Soldiers from New Zealand, Australia, Britain and mainland Greece, along with Cretan civilians, fought unsuccessfully to repel German invaders during the Battle for Crete in late May 1941. Each year on the anniversary of the battle, locals, veterans and dignitaries gather in Crete to remember and honour those who participated in the fighting. 

Early commemorations

The battle was first commemorated at the end of the Second World War, when New Zealand soldiers returned to Crete in late September 1945 to hold a memorial service at the Suda Bay cemetery. The anniversary of the battle has since taken on a growing significance for New Zealanders.

In 1977 more than 100 Māori Battalion veterans and their whānau attended commemorations of the battle in Crete during a pilgrimage to Second World War battle sites and cemeteries around the Mediterranean. They were among a party of 600 men, women and children from Australia and New Zealand who received a huge reception in Crete. The veterans relived the conflict, revisiting places where they had fought and in some cases having moving reunions with Cretan guerrillas who had guided them through the mountains.

In 1981, the 40th anniversary of the battle, New Zealand was represented at commemorations in Crete by a small delegation led by Minister of Defence and Second World War veteran David Thomson. The delegation spent a weekend on the island, paying their respects at memorials.
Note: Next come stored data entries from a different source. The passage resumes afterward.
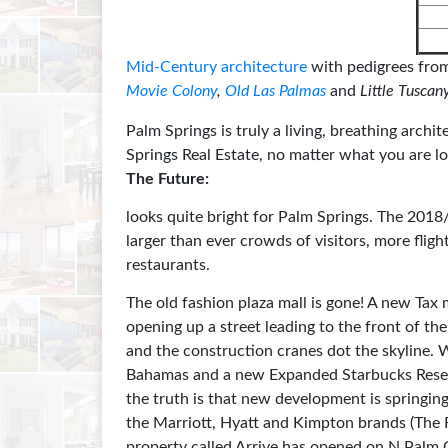
Mid-Century architecture
with pedigrees from
Movie Colony
,
Old Las Palmas
and
Little Tuscan
Palm Springs is truly a living, breathing archit
Springs Real Estate, no matter what you are lo
The Future:
looks quite bright for Palm Springs. The 201
larger than ever crowds of visitors, more fli
restaurants.
The old fashion plaza mall is gone! A new Tax 
opening up a street leading to the front of t
and the construction cranes dot the skyline
Bahamas and a new Expanded Starbucks Reser
the truth is that new development is springing
the Marriott, Hyatt and Kimpton brands (The
property called Arrive has opened on N Palm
The veterans revisited the sites where they had fought.

Milestone anniversaries

Subsequent commemorations have witnessed an increased New Zealand presence in Crete.

Crete memorials in NZ

The Battle for Crete has been commemorated through the gifting of olive trees by the people of Crete to New Zealand communities in Whāngārei, Rotorua, New Plymouth and Christchurch, and in the creation of the Greek-NZ memorial in Wellington, the foundation stone for which was laid during a commemoration of the battle in 1991.

The 50th anniversary of the battle saw a New Zealand contingent led by Minister of Defence Warren Cooper, accompanied by members of the New Zealand Defence Force and 74 veterans, travel to Greece. After a wreath-laying ceremony at the Tomb of the Unknown Soldier and a street parade in Athens, the New Zealand party flew to Crete to participate in a week-long programme of events. Commemorative services were held each day at memorials around the island, veterans were hosted at an evening reception, and the New Zealand national team took part in a rifle competition with their Greek, Australian and British counterparts.
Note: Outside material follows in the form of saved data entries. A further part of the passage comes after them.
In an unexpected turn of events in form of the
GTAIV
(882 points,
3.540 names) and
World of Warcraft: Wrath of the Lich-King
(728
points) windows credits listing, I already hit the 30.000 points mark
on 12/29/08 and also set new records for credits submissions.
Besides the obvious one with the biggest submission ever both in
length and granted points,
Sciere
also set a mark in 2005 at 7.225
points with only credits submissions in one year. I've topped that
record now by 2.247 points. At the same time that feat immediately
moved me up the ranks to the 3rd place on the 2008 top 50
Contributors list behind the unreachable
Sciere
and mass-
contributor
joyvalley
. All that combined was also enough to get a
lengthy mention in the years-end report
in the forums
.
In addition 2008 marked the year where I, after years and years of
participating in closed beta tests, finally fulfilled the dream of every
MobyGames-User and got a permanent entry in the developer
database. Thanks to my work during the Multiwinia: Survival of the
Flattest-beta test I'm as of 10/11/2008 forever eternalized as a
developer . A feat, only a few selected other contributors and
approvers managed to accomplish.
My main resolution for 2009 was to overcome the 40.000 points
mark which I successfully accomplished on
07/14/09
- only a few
In addition, a foundation stone was laid for a memorial park at Galatas and a commemorative plaque to New Zealand and Australian soldiers – one of four placed at battle sites on mainland Greece and Crete – was unveiled at Hania by Opposition defence spokesperson Peter Tapsell. Official New Zealand Army Artist Ion Brown travelled to Crete for the 50th anniversary and later completed a painting based on a scene he witnessed during the commemorations.

Ten years later, Prime Minister Helen Clark led a New Zealand delegation to Crete for the 60th anniversary commemorations. She was accompanied by four secondary school students – the winners of an essay writing competition about the Battle for Crete – members of the New Zealand Defence Force and 20 New Zealand veterans of the battle.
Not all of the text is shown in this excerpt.